406 Views Asked by At

I'm attending a lecture in Machine Learning Theory, and since I have almost no background in Probability Theory, I'm having problems with the following exercise:

Let $X$ be a set and $Y = \{0, 1\}$ and $D$ be a probability distribution on $X \times Y$. The Bayes optimal predictor $f: X \to Y$ is defined to be $$f_D(x) := \begin{cases} 1, D((x, 1) \mid x) \geq 1/2 \\ 0, \text{ else } \end{cases}$$

So far so good: $f_D$ just outputs the label that's most present in the ground distribution, given the input. This assumes, I think, that there is also a probability distribution $D_X$ on $X$ such that $D_X(A) = D(A \times Y)$ in order to make sense of the conditional probability, but the lecture was not very explicit about this.
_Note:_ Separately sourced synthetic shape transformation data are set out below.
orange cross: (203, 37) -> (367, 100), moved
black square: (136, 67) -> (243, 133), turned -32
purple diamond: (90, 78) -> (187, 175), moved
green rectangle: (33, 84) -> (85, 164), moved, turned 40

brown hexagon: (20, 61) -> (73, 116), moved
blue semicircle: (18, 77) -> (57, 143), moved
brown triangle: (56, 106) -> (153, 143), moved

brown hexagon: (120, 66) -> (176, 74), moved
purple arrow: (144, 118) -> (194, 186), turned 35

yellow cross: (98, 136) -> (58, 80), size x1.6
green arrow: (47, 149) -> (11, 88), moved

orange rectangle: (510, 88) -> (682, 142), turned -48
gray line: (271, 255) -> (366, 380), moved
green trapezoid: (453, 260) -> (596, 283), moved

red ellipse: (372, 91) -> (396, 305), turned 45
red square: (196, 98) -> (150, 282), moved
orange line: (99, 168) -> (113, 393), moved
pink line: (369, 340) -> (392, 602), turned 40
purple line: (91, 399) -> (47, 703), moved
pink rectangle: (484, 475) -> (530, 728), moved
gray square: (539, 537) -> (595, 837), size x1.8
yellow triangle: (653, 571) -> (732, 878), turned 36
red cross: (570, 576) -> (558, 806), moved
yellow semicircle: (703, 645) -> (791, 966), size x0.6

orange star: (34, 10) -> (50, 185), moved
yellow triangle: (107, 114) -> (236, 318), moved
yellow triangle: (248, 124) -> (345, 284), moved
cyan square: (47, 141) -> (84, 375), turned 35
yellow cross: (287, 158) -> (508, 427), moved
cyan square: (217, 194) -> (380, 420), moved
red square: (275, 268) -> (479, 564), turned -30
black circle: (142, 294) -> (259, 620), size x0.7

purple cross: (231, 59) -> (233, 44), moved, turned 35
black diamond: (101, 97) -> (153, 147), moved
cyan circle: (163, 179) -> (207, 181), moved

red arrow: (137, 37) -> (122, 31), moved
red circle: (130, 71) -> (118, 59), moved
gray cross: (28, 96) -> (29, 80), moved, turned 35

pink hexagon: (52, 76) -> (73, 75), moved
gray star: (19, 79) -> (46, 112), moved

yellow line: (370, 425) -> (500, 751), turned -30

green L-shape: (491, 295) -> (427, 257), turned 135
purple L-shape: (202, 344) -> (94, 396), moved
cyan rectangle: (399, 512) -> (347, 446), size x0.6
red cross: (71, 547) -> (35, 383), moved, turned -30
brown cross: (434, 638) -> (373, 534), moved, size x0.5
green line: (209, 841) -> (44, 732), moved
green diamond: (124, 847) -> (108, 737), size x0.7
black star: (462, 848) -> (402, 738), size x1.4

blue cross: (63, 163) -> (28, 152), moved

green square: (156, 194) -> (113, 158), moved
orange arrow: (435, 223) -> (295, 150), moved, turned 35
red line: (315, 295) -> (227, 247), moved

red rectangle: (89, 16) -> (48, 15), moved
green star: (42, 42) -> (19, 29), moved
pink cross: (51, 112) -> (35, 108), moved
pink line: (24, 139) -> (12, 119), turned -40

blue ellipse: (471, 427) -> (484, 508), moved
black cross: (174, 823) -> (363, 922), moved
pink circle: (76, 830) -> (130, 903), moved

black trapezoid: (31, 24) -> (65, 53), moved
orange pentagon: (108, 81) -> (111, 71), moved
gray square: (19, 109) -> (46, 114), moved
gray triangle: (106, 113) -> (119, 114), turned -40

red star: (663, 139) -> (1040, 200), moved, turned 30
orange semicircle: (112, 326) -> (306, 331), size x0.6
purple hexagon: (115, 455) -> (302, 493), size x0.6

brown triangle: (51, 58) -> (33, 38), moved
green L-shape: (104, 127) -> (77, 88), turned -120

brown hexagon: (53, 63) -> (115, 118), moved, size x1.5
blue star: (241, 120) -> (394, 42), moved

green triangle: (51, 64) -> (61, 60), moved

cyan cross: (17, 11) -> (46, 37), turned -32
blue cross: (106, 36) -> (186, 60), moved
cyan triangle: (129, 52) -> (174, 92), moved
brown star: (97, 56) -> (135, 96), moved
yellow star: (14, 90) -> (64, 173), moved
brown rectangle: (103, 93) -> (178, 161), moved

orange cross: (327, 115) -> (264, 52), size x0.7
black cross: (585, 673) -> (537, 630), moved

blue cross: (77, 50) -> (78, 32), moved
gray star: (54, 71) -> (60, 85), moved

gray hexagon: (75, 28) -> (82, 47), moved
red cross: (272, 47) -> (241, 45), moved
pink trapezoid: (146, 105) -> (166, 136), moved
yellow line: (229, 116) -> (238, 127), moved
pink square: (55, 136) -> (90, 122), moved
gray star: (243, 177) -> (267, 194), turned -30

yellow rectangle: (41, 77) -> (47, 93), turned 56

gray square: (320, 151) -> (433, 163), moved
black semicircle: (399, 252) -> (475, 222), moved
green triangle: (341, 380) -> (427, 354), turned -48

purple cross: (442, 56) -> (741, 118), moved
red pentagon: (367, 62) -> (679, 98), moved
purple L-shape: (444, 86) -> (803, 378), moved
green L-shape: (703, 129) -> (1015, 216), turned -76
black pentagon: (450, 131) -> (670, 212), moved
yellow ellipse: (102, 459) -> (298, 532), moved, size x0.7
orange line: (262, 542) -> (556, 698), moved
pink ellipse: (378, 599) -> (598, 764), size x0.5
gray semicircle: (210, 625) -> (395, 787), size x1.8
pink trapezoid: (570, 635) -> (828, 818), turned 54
Now I need to show that this predictor is optimal in the following sense. For a function $g: X \to \{0, 1\}$ (probably measurable?) we set the classification error of $g$ to be $$L_D(g) = D((x, y) \mid g(x) \neq y).$$ Now it is to show that $$L_D(f_D) \leq L_D(g).$$

Since I don't know much about general probability theory, I first looked at the discrete case. In that case I get $$L_D(g) = \sum_x \sum_{y, g(x) \neq y} D(x, y)$$ and $$L_D(f_D) = \sum_x \sum_{y, D((x, y) \mid x) < \frac{1}{2}} D(x, y).$$

We just look at this for every $x$ seperately and need to show that the inequality holds for the inner sum. The inner sum for $g$ is just $D(x, y)$, where $y$ satisfies $g(x) \neq y$. We definitely have, assuming what I wrote in the beginning is correct, $D(x, 0) + D(x, 1) = D(\{x\} \times \{0, 1\}) = D_X(x)$, and therefore one of these probabilities is smaller that $\frac{1}{2} D_X(x)$ and one is bigger. That's the same as saying that $D((x, y) \mid x)$ is smaller than $1/2$ for them, and bigger for the other. But in the sum of $f_D$, we always have the summand for the case where this is smaller than $1/2$, and therefore the proof is finished.

Question 1: Is this proof correct?

Question 2: How do I transform this in a proof for the general case? I probably have to learn something about how conditional probabilities are defined in that setting and so on, maybe someone can point me to the most important facts and definitions that will help me?